Exercise goal:
Set the data down exactly as it stands, and keep its pictures out.

[Items from a data source]

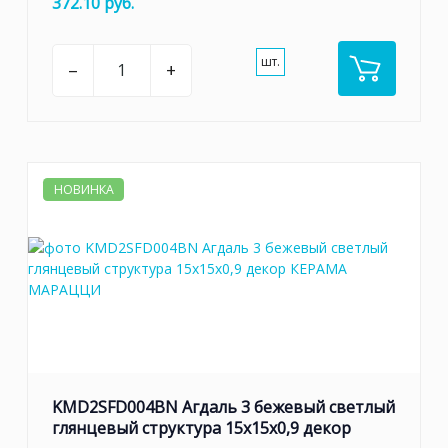
372.10 руб.
шт.
–
+
НОВИНКА
KMD2SFD004BN Агдаль 3 бежевый светлый
глянцевый структура 15x15x0,9 декор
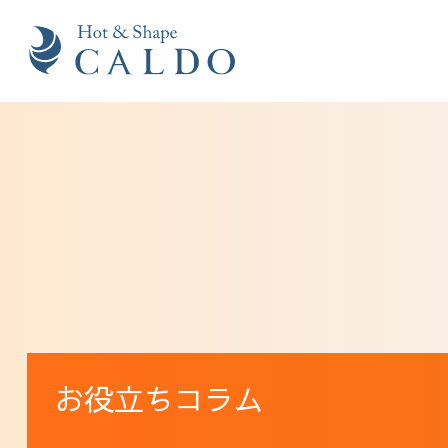
お役立ちコラム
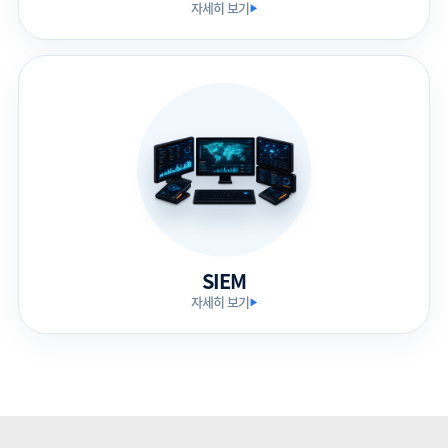
자세히 보기
▶
SIEM
자세히 보기
▶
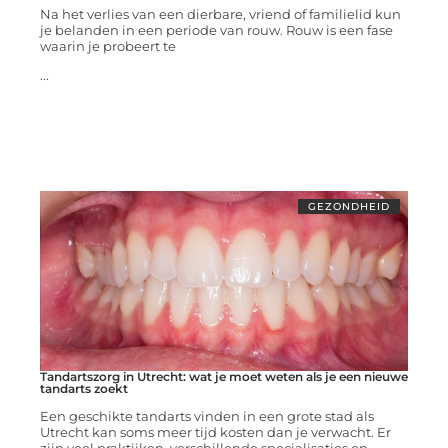
Na het verlies van een dierbare, vriend of familielid kun
je belanden in een periode van rouw. Rouw is een fase
waarin je probeert te
...
GEZONDHEID
Tandartszorg in Utrecht: wat je moet weten als je een nieuwe
tandarts zoekt
Een geschikte tandarts vinden in een grote stad als
Utrecht kan soms meer tijd kosten dan je verwacht. Er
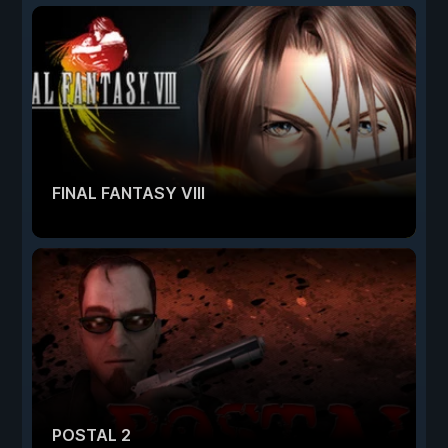
FINAL FANTASY VIII
POSTAL 2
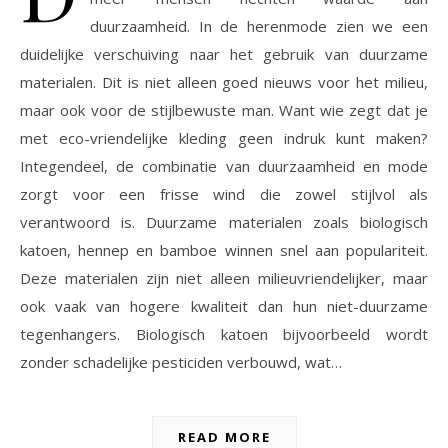
duurzaamheid. In de herenmode zien we een
duidelijke verschuiving naar het gebruik van duurzame
materialen. Dit is niet alleen goed nieuws voor het milieu,
maar ook voor de stijlbewuste man. Want wie zegt dat je
met eco-vriendelijke kleding geen indruk kunt maken?
Integendeel, de combinatie van duurzaamheid en mode
zorgt voor een frisse wind die zowel stijlvol als
verantwoord is. Duurzame materialen zoals biologisch
katoen, hennep en bamboe winnen snel aan populariteit.
Deze materialen zijn niet alleen milieuvriendelijker, maar
ook vaak van hogere kwaliteit dan hun niet-duurzame
tegenhangers. Biologisch katoen bijvoorbeeld wordt
zonder schadelijke pesticiden verbouwd, wat…
READ MORE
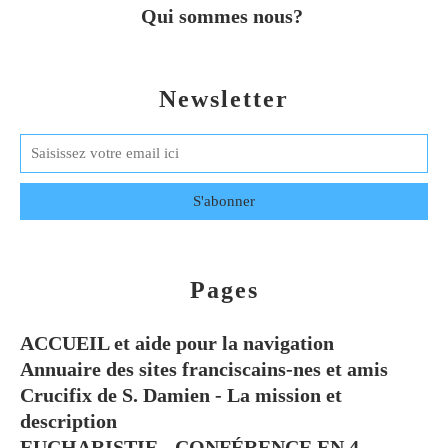
Qui sommes nous?
Newsletter
Pages
ACCUEIL et aide pour la navigation
Annuaire des sites franciscains-nes et amis
Crucifix de S. Damien - La mission et
description
EUCHARISTIE - CONFÉRENCE EN 4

Solved problem:
372.10 руб.
шт.
–
+
НОВИНКА
KMD2SFD004BN Агдаль 3 бежевый светлый
глянцевый структура 15x15x0,9 декор
お役立ちコラム
자세히 보기
▶
SIEM
자세히 보기
▶
Na het verlies van een dierbare, vriend of familielid kun
je belanden in een periode van rouw. Rouw is een fase
waarin je probeert te
...
GEZONDHEID
Tandartszorg in Utrecht: wat je moet weten als je een nieuwe
tandarts zoekt
Een geschikte tandarts vinden in een grote stad als
Utrecht kan soms meer tijd kosten dan je verwacht. Er
FINAL FANTASY VIII
POSTAL 2
duurzaamheid. In de herenmode zien we een
duidelijke verschuiving naar het gebruik van duurzame
materialen. Dit is niet alleen goed nieuws voor het milieu,
maar ook voor de stijlbewuste man. Want wie zegt dat je
met eco-vriendelijke kleding geen indruk kunt maken?
Integendeel, de combinatie van duurzaamheid en mode
zorgt voor een frisse wind die zowel stijlvol als
verantwoord is. Duurzame materialen zoals biologisch
katoen, hennep en bamboe winnen snel aan populariteit.
Deze materialen zijn niet alleen milieuvriendelijker, maar
ook vaak van hogere kwaliteit dan hun niet-duurzame
tegenhangers. Biologisch katoen bijvoorbeeld wordt
zonder schadelijke pesticiden verbouwd, wat…
READ MORE
Qui sommes nous?
Newsletter
Pages
ACCUEIL et aide pour la navigation
Annuaire des sites franciscains-nes et amis
Crucifix de S. Damien - La mission et
description
EUCHARISTIE - CONFÉRENCE EN 4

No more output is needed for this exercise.